Start of Block
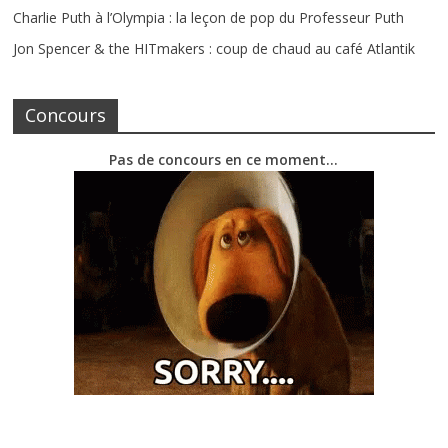
Charlie Puth à l’Olympia : la leçon de pop du Professeur Puth
Jon Spencer & the HITmakers : coup de chaud au café Atlantik
Concours
Pas de concours en ce moment…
End of Block
Exercise - Each line above is to be duplicated exactly, and the pictures are to be omitted.

Output for this exercise -
Charlie Puth à l’Olympia : la leçon de pop du Professeur Puth
Jon Spencer & the HITmakers : coup de chaud au café Atlantik
Concours
Pas de concours en ce moment…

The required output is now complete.